Abstracts
SEARCH Open Science Meeting
October 27, 2003
Seattle, Washington, USA
Late Holocene Environmental Change in SW Greenland and the Fate of the Norse
Naja Mikkelsen1, Antoon Kuijpers2
1Department of Paleoclimate and Glaciology, Geological Survey of Denmark and Greenland (GEUS), Thoravej 8, Copenhagen, DK 1350, Denmark, Phone +45-3814-2000, Fax +45-3814-2050, nm@geus.dk
2Geological Survey of Denmark and Greenland, Thoravej 8, Copenhagen NV, DK 1350, Denmark, Phone +45-3814-2367, Fax +45-3814-2050, aku@geus.dk
Icelandic Sagas report that settlers from Iceland founded a Norse colony in South Greenland around AD 985. When the Norse arrived in Greenland they quickly established themselves as farmers in the deep and lush fjords of southwest Greenland and in a colony 500 km further to the north. The Norse colonists brought with them the social and religious culture and structure of Western Europe, and only slowly adapted a few surviving strategies from the Inuit way of living.
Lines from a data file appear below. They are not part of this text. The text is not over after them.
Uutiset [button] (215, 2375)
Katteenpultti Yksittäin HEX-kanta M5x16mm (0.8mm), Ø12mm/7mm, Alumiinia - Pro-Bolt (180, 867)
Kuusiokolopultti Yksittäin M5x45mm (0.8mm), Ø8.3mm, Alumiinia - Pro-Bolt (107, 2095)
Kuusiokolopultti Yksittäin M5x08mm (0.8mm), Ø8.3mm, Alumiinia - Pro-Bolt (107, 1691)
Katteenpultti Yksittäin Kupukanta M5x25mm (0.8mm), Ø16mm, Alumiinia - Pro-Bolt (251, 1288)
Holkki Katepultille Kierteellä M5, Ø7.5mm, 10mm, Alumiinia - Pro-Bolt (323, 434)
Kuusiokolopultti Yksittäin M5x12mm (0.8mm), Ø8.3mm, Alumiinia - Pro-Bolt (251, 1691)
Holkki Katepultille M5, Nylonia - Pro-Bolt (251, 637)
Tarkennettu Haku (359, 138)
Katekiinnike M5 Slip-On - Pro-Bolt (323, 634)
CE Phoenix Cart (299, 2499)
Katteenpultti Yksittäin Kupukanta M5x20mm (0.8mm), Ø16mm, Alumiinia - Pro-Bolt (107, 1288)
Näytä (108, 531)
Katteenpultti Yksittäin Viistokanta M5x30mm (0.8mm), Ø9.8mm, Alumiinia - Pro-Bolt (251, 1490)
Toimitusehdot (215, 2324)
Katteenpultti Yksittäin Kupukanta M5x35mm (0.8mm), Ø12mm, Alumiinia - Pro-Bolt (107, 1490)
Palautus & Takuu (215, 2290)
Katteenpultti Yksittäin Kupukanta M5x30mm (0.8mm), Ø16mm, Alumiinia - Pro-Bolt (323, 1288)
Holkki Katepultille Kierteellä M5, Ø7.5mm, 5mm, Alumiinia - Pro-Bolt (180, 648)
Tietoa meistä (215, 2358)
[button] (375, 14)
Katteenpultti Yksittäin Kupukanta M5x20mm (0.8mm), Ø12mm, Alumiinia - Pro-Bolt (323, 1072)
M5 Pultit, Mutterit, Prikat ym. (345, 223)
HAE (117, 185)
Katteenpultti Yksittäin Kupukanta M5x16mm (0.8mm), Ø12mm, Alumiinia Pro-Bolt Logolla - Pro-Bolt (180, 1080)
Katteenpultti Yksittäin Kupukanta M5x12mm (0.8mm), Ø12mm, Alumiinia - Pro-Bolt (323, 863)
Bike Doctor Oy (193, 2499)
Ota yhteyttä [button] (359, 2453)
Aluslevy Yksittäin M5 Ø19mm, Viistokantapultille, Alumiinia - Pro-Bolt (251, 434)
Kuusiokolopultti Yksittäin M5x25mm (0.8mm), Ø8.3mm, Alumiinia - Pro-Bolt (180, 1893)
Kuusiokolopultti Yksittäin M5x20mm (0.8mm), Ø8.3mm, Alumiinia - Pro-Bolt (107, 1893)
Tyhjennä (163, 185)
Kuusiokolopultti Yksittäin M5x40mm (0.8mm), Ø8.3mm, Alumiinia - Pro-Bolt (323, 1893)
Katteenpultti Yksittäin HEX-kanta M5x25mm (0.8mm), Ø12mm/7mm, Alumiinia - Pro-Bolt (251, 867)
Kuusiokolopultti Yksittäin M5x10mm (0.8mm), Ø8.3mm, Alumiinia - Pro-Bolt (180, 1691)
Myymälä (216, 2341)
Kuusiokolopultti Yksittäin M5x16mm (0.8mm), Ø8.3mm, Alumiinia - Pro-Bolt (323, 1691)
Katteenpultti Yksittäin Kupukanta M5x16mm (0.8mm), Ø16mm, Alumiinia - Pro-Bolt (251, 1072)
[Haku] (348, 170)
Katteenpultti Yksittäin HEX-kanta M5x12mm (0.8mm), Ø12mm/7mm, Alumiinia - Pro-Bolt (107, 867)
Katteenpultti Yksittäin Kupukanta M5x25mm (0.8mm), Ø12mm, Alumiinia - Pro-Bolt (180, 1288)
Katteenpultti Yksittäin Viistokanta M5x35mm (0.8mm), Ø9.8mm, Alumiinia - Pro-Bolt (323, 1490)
The Norse arrived in Greenland close to the peak of the Medieval warming period. This climatic condition made it possible for the Norse to sustain a farming culture, where the live stock that was grazing in mountain pastures during the summer season while grass was harvested at the lower altitude around the farms for winter fodder. The Norse, however, lived their European way of life under harsh and marginal sub arctic conditions and thus at the edge of sustainability - and almost 500 years after their arrival they had vanished from Greenland by the end of the fourteenth century.
The northern Norse settlement was depopulated around AD 1350 according to Icelandic annals, where as the Norse community in south Greenland survived another hundred years. The last historical document about the Norse in Greenland is an Icelandic account of a wedding taking place AD 1408. What subsequently happened to this northernmost outpost of western Christianity has not been recorded by any written sources.
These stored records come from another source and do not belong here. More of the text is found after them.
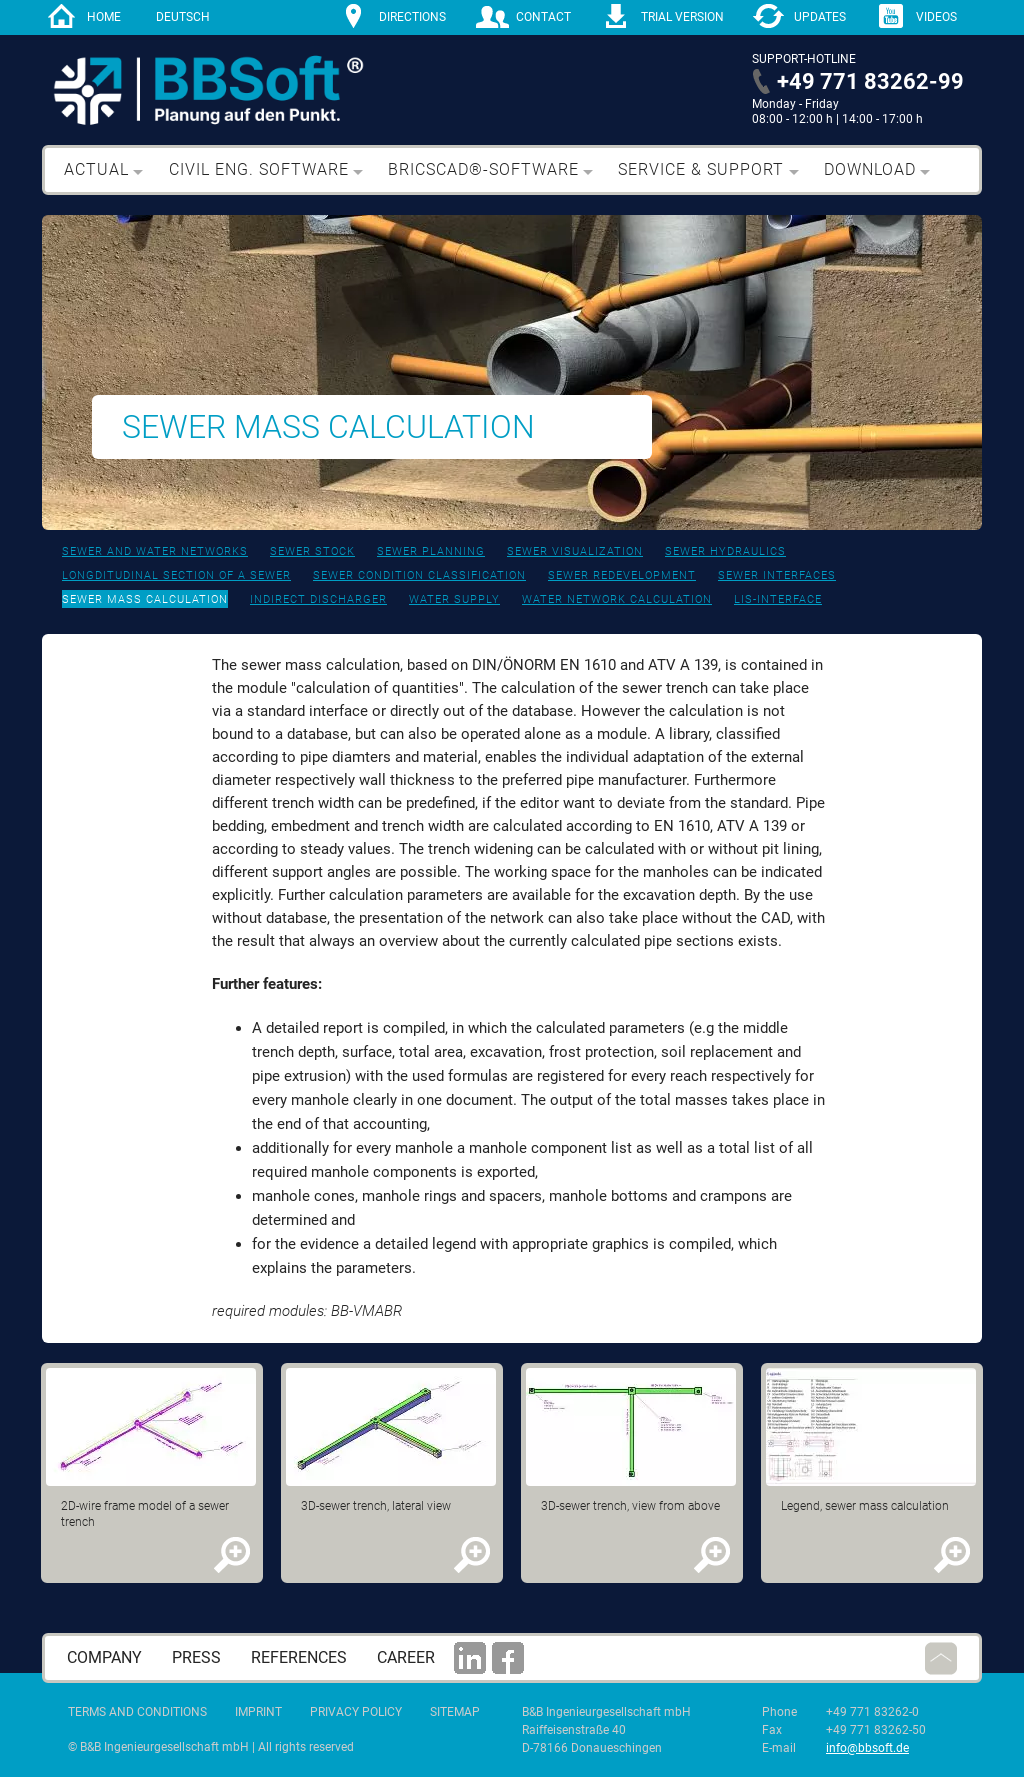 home (104, 17)
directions (412, 17)
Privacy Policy (356, 1712)
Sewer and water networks (155, 551)
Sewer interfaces (777, 575)
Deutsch (183, 17)
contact (543, 17)
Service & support (701, 169)
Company (104, 1657)
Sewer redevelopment (622, 575)
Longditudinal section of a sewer (176, 575)
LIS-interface (778, 599)
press (196, 1657)
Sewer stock (312, 551)
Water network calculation (617, 599)
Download (870, 169)
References (299, 1657)
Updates (820, 17)
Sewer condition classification (419, 575)
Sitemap (455, 1712)
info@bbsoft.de (867, 1748)
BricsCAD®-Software (483, 169)
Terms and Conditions (137, 1712)
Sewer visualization (575, 551)
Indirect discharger (318, 599)
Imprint (258, 1712)
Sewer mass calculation (145, 599)
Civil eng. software (259, 169)
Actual (96, 169)
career (406, 1657)
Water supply (454, 599)
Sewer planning (431, 551)
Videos (936, 17)
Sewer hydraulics (725, 551)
The Medieval Warm Period where he Norse arrived in Greenland was followed by a climatic deterioration in south Greenland around AD 1400 that culminated in the Little Ice age. The impact on the Norse of theses natural climate changes has been considerable. Medieval Icelandic documents report on expanding sea ice off southeast Greenland just after the Norse colonisation that hampered the important shipping trade with Iceland and Europe. The climatic deterioration resulted in a disastrous shortening of the summer season and an intensification of the wind stress over southern Greenland which enhanced soil erosion. Also a relatively fast subsidence (3m/1000 years) of this part of Greenland lead to flooding of the lowlands that were important for the Norse farming culture. Climatic and hydrographic changes in the Norse settlement area were therefore significant during the period when the Norse vanished from Greenland and may have contributed to the loss of the Norse culture.